Work to be completed
Reproduce exactly the run of lines that begins with the one containing "REALIDAD QUE MUCHOS NIÑOS" and ends with the last line of the records, omitting pictures.

Data extract
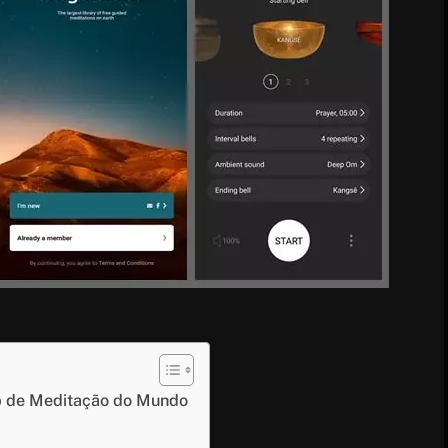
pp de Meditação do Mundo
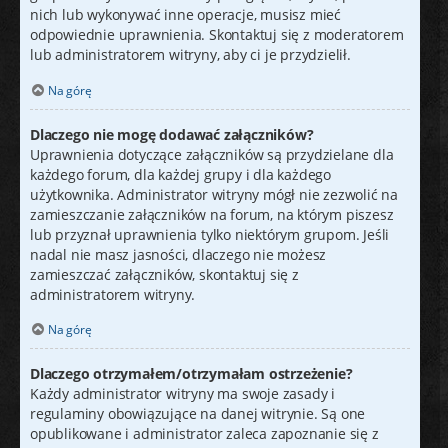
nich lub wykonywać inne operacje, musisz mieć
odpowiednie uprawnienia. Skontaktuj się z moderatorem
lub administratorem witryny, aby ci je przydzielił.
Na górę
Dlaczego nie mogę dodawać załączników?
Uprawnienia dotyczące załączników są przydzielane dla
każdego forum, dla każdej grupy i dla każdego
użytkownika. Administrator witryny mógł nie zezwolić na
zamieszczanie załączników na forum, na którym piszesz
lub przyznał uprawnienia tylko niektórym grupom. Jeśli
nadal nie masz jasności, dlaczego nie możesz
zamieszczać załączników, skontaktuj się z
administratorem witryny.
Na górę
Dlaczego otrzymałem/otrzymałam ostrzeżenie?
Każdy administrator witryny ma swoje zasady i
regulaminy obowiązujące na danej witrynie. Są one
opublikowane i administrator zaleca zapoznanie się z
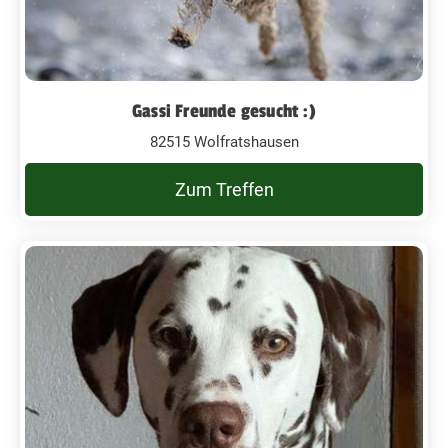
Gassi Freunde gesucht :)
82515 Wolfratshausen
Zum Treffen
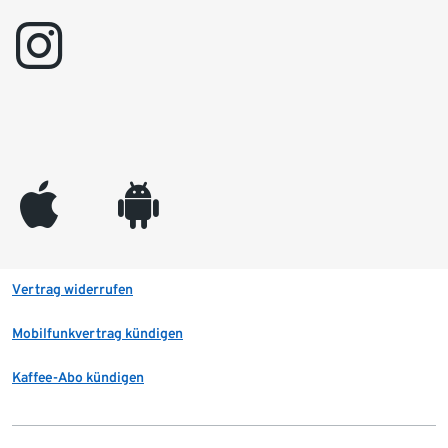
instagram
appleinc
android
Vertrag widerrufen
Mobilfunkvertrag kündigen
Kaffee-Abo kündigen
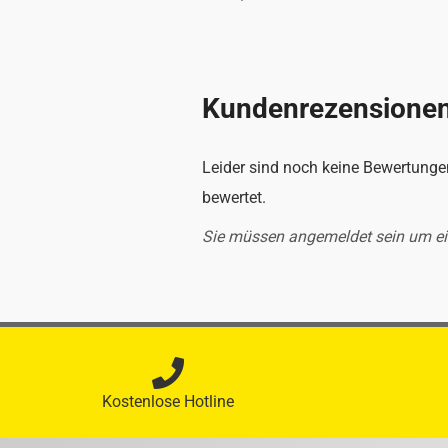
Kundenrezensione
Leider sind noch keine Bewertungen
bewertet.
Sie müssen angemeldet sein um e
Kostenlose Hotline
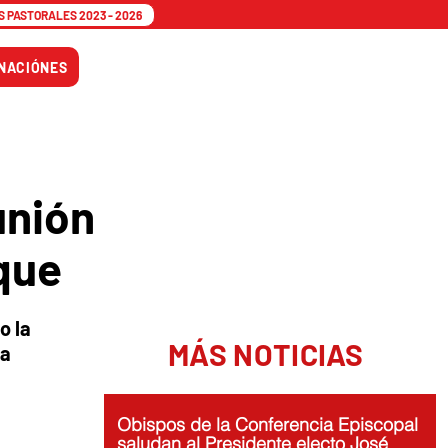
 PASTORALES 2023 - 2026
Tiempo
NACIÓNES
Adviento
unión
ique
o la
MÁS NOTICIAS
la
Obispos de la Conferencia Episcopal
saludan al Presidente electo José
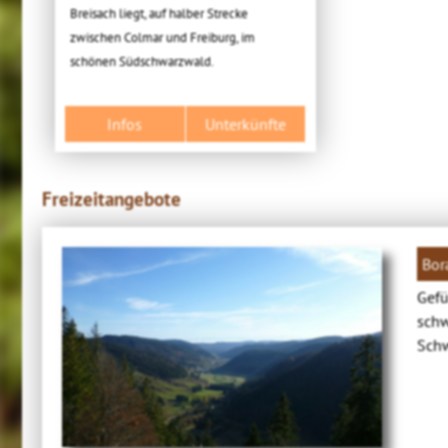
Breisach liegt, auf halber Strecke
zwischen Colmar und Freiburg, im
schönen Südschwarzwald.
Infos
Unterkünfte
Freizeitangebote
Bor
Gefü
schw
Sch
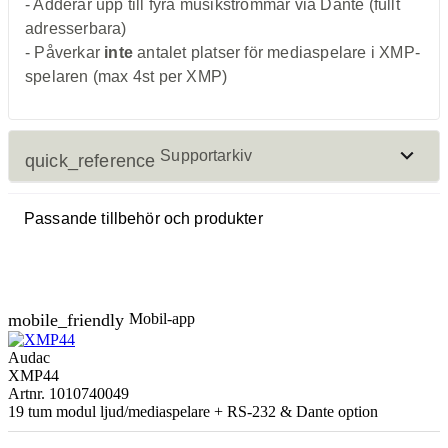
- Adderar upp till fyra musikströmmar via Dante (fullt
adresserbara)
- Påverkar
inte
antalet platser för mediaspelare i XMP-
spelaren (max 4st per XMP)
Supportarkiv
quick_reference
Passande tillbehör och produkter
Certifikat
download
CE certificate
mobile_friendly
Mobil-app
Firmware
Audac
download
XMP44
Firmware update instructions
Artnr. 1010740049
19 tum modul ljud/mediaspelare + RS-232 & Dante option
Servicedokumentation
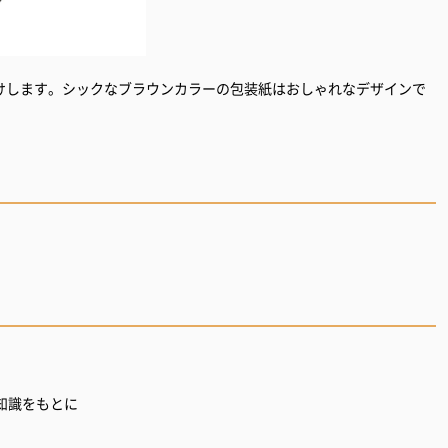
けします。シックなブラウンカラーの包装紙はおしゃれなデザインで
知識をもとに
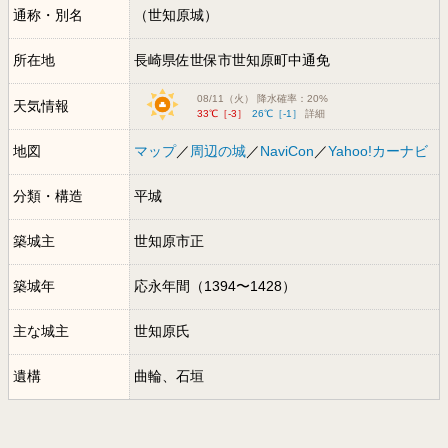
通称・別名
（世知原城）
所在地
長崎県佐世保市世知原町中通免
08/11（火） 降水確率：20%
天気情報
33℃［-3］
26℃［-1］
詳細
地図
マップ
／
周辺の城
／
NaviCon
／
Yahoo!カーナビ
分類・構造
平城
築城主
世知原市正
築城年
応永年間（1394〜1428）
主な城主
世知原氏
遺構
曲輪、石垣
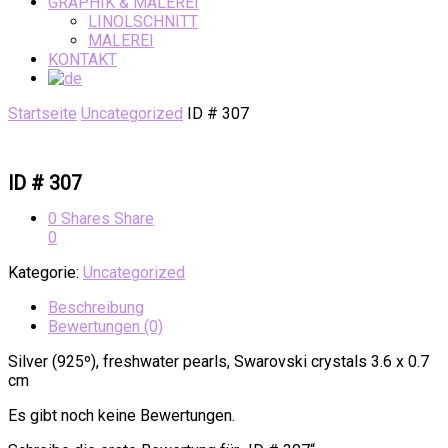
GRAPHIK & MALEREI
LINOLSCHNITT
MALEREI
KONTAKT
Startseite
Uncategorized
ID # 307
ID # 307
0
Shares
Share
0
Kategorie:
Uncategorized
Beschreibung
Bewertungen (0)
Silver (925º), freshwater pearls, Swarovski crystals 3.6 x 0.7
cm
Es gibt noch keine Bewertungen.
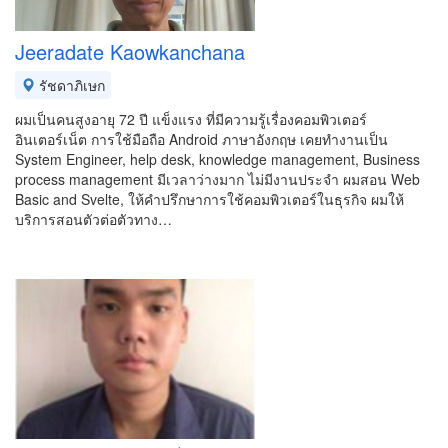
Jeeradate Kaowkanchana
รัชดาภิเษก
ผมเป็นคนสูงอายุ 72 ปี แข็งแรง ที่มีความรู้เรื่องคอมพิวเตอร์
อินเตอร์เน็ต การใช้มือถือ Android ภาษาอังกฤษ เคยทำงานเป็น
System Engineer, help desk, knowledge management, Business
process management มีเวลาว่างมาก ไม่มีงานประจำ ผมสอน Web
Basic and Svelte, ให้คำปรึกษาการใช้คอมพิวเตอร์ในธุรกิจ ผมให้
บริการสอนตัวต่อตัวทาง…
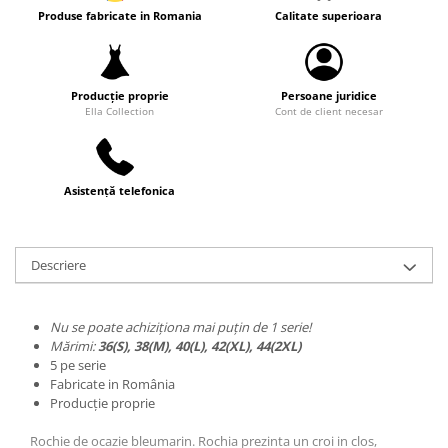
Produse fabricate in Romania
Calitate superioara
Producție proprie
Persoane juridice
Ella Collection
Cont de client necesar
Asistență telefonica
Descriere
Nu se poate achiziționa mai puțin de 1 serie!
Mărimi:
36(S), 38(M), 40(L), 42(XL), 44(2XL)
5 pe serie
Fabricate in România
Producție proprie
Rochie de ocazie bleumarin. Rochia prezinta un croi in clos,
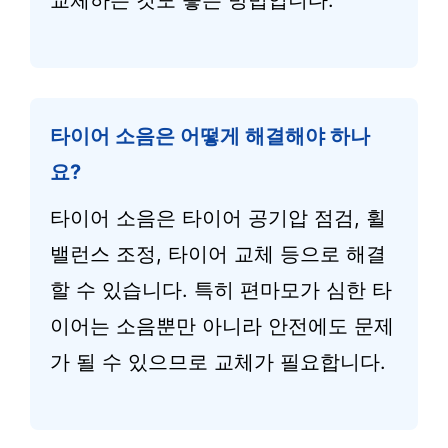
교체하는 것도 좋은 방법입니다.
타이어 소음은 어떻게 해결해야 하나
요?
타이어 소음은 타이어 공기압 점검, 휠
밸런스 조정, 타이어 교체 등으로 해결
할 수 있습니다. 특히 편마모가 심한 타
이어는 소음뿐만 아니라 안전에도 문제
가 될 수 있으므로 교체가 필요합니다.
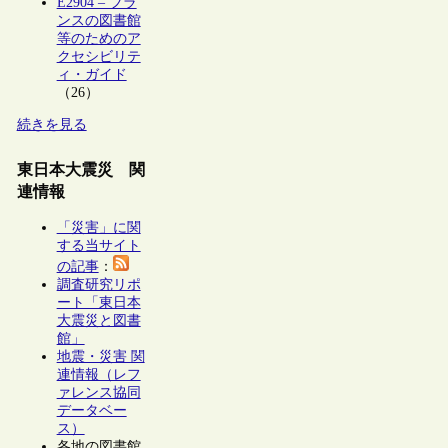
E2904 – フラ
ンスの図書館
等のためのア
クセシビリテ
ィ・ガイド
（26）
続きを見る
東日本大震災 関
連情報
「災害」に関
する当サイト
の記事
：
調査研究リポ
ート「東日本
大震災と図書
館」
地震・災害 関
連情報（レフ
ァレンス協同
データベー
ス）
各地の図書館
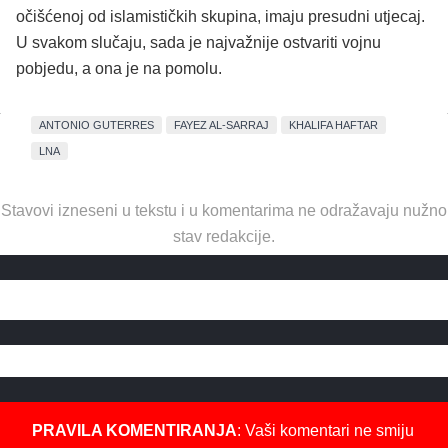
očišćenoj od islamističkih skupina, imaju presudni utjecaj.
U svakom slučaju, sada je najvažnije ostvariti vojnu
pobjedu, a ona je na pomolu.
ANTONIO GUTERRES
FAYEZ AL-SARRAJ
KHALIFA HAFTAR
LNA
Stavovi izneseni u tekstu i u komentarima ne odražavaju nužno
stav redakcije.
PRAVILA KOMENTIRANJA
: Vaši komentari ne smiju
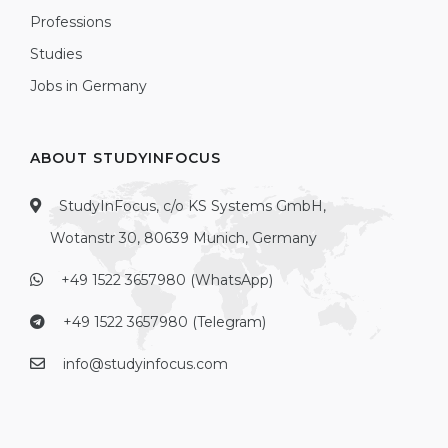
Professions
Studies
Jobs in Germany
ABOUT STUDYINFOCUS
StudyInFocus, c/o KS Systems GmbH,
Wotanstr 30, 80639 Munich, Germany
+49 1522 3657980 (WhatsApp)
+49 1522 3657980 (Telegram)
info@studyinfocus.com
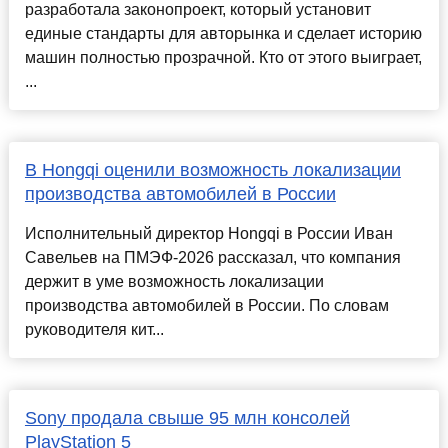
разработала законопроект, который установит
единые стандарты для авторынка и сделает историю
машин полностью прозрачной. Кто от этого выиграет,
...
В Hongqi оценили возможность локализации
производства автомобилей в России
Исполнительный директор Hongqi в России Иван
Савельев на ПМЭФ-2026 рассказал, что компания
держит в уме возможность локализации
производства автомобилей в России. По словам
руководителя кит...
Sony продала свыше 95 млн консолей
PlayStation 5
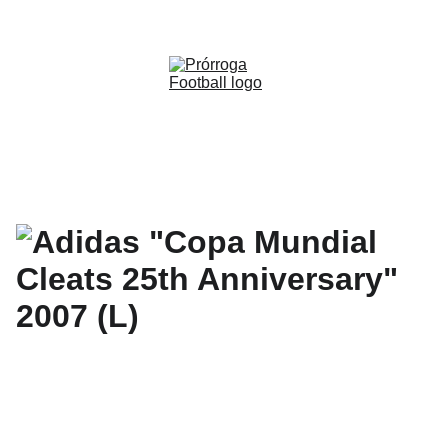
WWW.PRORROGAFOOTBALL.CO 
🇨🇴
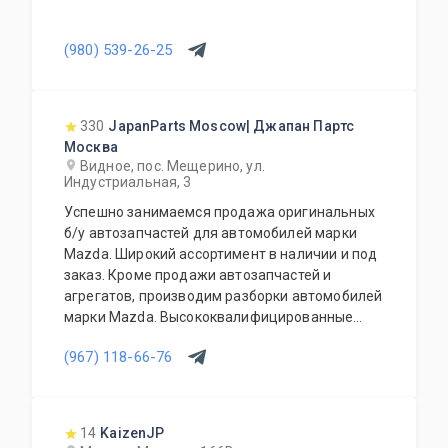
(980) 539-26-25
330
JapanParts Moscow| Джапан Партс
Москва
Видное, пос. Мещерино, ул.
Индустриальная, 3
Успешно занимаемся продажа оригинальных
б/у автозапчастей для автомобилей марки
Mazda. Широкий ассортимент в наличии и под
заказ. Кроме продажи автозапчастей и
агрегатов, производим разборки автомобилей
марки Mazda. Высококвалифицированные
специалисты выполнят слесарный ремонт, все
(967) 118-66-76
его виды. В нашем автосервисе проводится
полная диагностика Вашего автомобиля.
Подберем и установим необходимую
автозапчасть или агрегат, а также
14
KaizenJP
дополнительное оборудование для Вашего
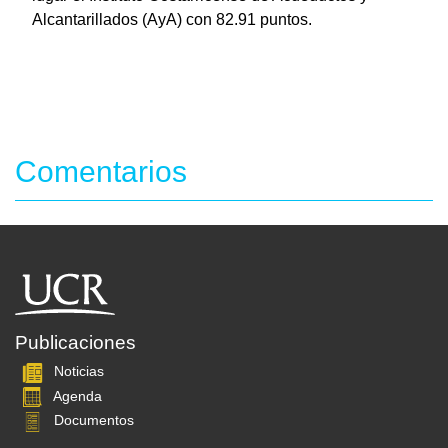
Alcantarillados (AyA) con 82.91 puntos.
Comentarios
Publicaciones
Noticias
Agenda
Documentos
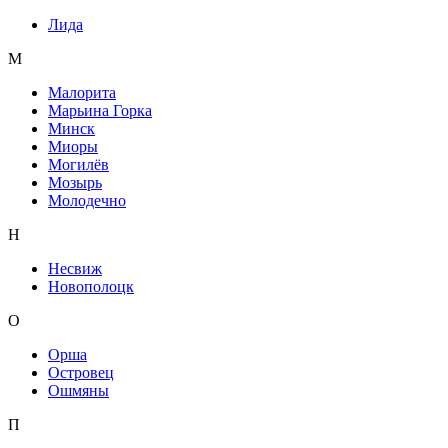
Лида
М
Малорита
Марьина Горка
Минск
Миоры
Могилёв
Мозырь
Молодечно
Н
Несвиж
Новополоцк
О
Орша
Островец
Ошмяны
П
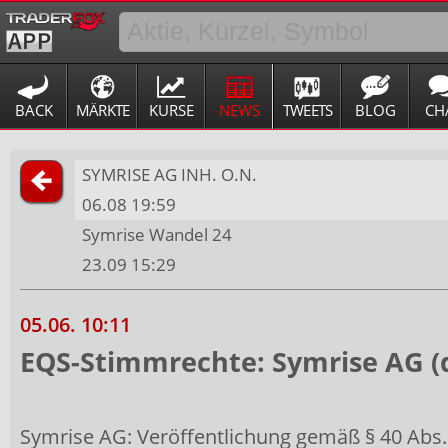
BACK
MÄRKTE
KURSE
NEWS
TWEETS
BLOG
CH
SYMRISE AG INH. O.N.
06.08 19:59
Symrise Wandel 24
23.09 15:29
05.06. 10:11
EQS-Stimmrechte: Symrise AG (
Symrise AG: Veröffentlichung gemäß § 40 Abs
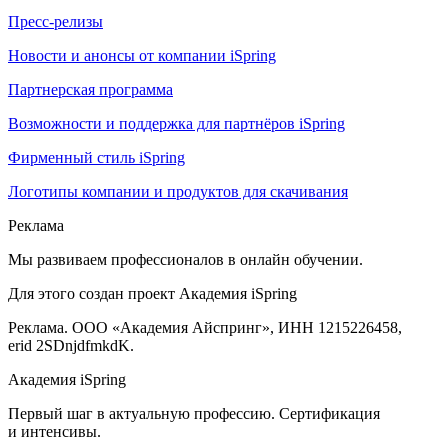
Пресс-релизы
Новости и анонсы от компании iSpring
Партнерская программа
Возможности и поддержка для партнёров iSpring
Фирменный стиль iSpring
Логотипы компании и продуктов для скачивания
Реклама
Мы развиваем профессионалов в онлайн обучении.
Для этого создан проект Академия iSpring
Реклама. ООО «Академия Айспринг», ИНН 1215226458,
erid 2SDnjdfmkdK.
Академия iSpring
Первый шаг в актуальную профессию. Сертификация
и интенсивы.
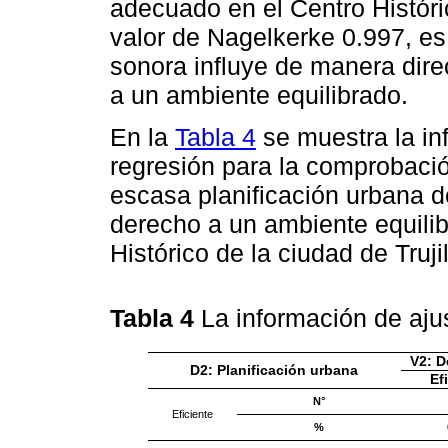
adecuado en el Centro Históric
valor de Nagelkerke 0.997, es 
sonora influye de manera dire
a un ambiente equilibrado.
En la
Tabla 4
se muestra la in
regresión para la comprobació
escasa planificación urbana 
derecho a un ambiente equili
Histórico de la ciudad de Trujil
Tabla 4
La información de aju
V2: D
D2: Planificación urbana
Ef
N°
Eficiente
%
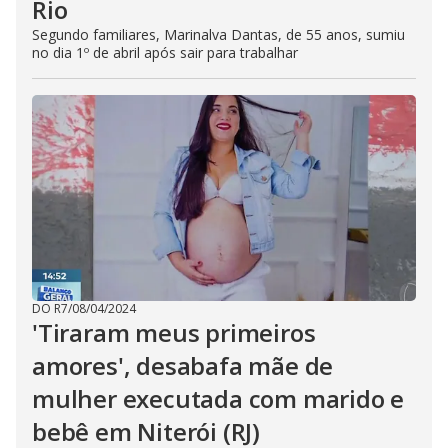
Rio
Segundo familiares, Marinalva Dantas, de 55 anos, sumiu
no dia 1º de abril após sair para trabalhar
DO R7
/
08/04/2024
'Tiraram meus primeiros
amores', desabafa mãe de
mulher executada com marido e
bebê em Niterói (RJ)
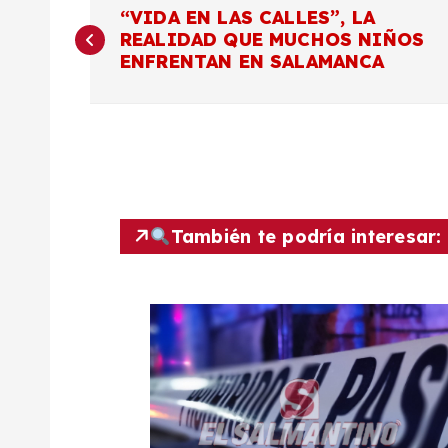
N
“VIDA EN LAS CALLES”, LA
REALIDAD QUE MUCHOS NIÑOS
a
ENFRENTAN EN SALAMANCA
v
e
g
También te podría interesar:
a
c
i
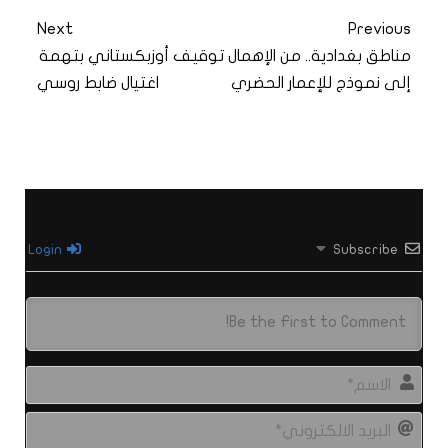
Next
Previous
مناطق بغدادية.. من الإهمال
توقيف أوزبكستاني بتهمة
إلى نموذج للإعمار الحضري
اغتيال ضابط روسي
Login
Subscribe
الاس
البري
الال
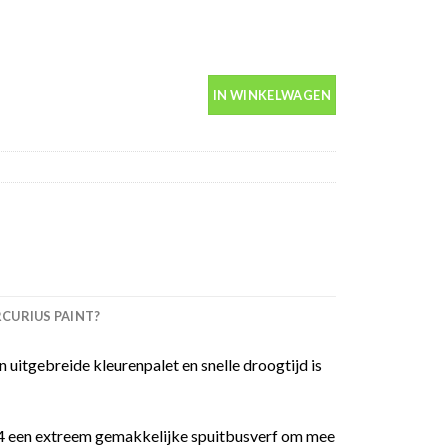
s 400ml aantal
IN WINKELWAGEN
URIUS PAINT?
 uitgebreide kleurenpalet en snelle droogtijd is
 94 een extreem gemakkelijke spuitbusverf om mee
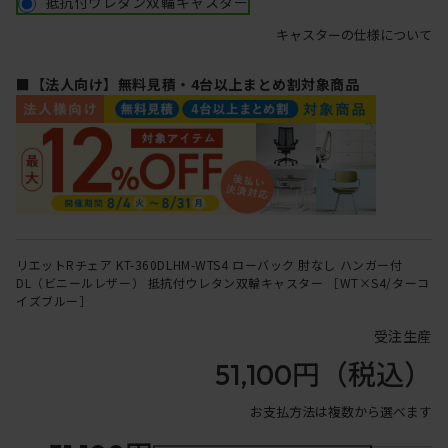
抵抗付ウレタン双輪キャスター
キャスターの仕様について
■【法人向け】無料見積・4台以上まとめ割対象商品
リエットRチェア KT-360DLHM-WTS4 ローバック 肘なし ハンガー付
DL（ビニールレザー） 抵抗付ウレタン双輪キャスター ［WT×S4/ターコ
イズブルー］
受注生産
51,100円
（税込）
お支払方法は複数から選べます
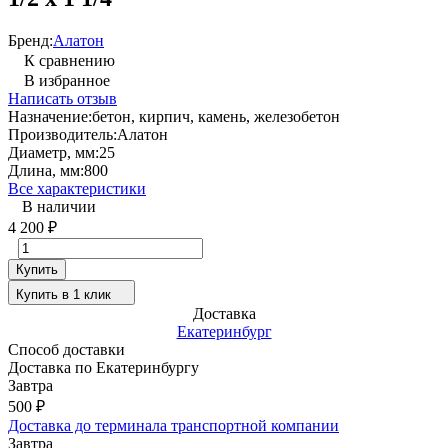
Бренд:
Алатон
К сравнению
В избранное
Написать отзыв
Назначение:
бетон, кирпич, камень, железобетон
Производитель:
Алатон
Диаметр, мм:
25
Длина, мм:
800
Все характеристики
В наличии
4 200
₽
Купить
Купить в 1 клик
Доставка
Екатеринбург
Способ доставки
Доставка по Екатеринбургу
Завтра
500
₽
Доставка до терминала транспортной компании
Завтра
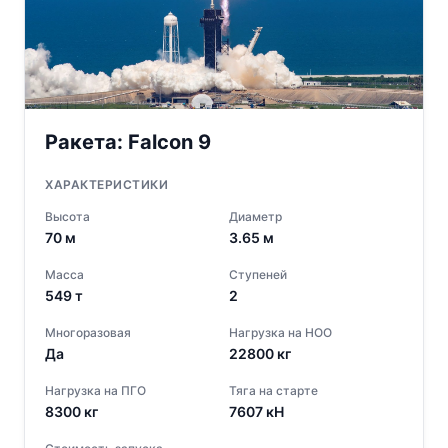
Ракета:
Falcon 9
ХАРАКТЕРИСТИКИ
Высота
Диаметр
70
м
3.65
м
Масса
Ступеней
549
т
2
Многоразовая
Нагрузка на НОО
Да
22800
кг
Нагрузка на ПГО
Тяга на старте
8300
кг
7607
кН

Solution below
REALIDAD QUE MUCHOS NIÑOS
a
ENFRENTAN EN SALAMANCA
v
e
g
También te podría interesar:
a
c
i
Next
Previous
مناطق بغدادية.. من الإهمال
توقيف أوزبكستاني بتهمة
إلى نموذج للإعمار الحضري
اغتيال ضابط روسي
Login
Subscribe
الاس
البري
الال
s 400ml aantal
IN WINKELWAGEN
URIUS PAINT?
 uitgebreide kleurenpalet en snelle droogtijd is
 94 een extreem gemakkelijke spuitbusverf om mee
抵抗付ウレタン双輪キャスター
キャスターの仕様について
■【法人向け】無料見積・4台以上まとめ割対象商品
リエットRチェア KT-360DLHM-WTS4 ローバック 肘なし ハンガー付
DL（ビニールレザー） 抵抗付ウレタン双輪キャスター ［WT×S4/ターコ
イズブルー］
受注生産
51,100円
（税込）
お支払方法は複数から選べます
Бренд:
Алатон
К сравнению
В избранное
Написать отзыв
Назначение:
бетон, кирпич, камень, железобетон
Производитель:
Алатон
Диаметр, мм:
25
Длина, мм:
800
Все характеристики
В наличии
4 200
₽
Купить
Купить в 1 клик
Доставка
Екатеринбург
Способ доставки
Доставка по Екатеринбургу
Завтра
500
₽
Доставка до терминала транспортной компании
Завтра
Ракета:
Falcon 9
ХАРАКТЕРИСТИКИ
Высота
Диаметр
70
м
3.65
м
Масса
Ступеней
549
т
2
Многоразовая
Нагрузка на НОО
Да
22800
кг
Нагрузка на ПГО
Тяга на старте
8300
кг
7607
кН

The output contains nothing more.